**WHAT YOU SHOULD DO**
Transcribe, word for word and without additions, each line below from the one containing "Skip to main content" through the one containing "Om du trycker", both ends included.

━━━━━ MATERIALS PROVIDED ━━━━━

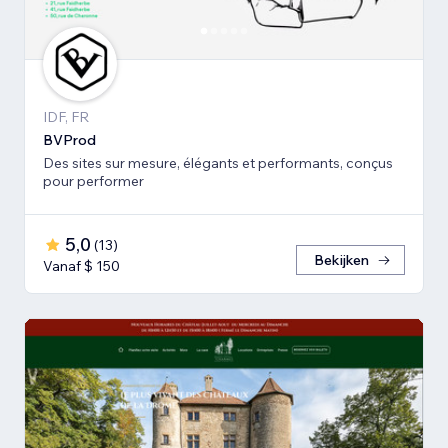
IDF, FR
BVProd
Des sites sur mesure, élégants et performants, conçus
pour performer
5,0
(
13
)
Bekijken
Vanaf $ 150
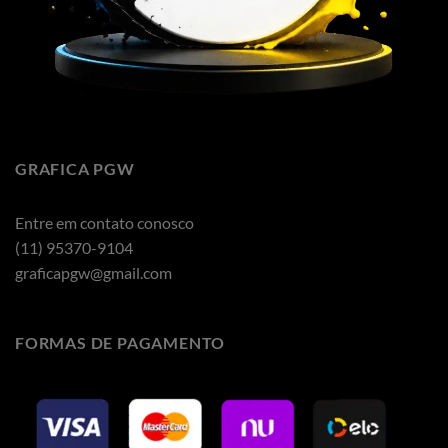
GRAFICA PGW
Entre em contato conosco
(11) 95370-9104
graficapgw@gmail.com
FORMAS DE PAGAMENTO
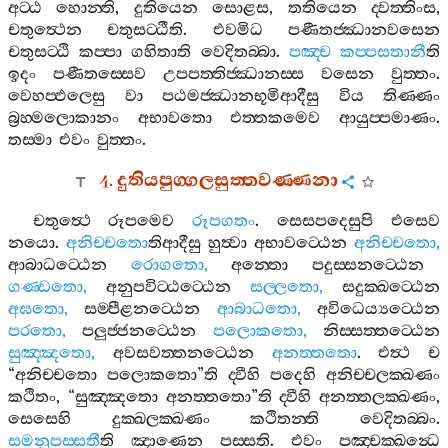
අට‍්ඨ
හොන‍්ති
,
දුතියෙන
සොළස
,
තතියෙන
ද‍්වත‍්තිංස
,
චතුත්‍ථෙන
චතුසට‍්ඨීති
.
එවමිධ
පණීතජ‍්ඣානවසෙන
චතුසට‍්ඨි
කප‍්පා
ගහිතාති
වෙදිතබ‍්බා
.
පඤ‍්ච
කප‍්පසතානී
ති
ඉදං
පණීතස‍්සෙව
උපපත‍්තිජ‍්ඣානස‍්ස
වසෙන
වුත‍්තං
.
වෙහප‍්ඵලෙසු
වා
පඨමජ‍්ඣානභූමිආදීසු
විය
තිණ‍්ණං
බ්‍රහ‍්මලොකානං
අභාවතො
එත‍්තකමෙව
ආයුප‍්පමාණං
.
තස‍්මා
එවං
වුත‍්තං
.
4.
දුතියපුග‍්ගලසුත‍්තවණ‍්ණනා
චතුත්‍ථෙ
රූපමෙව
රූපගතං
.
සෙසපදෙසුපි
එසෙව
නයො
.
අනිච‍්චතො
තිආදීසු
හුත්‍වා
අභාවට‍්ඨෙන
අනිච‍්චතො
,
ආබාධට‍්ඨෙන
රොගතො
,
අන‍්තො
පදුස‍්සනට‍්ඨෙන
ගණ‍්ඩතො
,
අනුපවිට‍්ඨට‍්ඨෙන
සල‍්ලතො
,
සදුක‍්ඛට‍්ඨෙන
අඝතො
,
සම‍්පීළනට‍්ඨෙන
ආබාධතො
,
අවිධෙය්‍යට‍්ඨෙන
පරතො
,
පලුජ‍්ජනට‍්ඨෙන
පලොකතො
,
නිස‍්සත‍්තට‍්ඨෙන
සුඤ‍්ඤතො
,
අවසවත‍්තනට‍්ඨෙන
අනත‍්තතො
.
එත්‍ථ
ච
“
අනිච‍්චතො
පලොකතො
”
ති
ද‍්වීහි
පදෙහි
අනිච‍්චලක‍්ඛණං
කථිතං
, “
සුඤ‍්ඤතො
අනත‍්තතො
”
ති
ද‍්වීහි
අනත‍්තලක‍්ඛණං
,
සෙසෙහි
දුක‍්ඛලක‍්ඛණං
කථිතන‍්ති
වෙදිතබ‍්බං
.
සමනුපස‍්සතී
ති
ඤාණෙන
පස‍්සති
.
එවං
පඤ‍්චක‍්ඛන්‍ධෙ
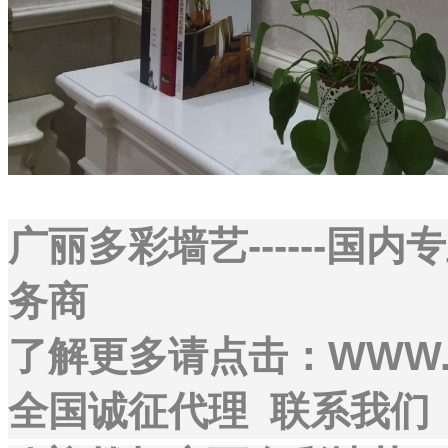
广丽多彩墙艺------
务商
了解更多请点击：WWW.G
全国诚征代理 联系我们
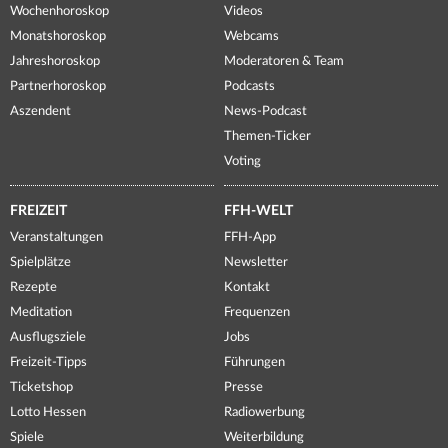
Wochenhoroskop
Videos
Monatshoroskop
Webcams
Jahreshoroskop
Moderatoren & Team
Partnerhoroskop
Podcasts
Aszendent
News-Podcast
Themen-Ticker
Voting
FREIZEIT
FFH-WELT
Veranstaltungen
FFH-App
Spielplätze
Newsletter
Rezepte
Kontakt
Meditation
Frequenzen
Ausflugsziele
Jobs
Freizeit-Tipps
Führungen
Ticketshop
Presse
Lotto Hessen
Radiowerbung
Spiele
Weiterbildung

━━━━━
━━━━━ MATERIALS PROVIDED ━━━━━

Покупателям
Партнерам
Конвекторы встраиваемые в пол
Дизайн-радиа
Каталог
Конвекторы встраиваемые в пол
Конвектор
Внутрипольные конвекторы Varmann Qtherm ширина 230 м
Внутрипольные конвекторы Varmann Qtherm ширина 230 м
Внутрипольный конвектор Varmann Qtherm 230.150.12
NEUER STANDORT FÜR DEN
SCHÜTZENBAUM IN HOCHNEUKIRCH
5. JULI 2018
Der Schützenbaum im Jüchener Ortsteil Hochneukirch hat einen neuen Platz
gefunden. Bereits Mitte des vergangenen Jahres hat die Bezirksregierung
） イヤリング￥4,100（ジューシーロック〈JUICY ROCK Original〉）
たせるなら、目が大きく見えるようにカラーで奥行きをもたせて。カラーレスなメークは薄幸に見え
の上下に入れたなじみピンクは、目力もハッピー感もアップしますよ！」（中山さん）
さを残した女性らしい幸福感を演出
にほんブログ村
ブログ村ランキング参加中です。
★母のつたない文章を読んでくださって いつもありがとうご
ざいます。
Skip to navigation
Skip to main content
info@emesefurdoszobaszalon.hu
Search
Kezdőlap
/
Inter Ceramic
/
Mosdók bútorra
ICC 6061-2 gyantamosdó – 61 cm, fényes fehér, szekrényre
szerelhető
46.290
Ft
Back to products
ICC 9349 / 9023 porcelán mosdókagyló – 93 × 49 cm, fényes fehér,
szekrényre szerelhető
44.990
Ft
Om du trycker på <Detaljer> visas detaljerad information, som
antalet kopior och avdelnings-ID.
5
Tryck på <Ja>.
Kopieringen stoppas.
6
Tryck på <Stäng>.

━━━━━

**ANSWER**
Skip to main content
info@emesefurdoszobaszalon.hu
Search
Kezdőlap
/
Inter Ceramic
/
Mosdók bútorra
ICC 6061-2 gyantamosdó – 61 cm, fényes fehér, szekrényre
szerelhető
46.290
Ft
Back to products
ICC 9349 / 9023 porcelán mosdókagyló – 93 × 49 cm, fényes fehér,
szekrényre szerelhető
44.990
Ft
Om du trycker på <Detaljer> visas detaljerad information, som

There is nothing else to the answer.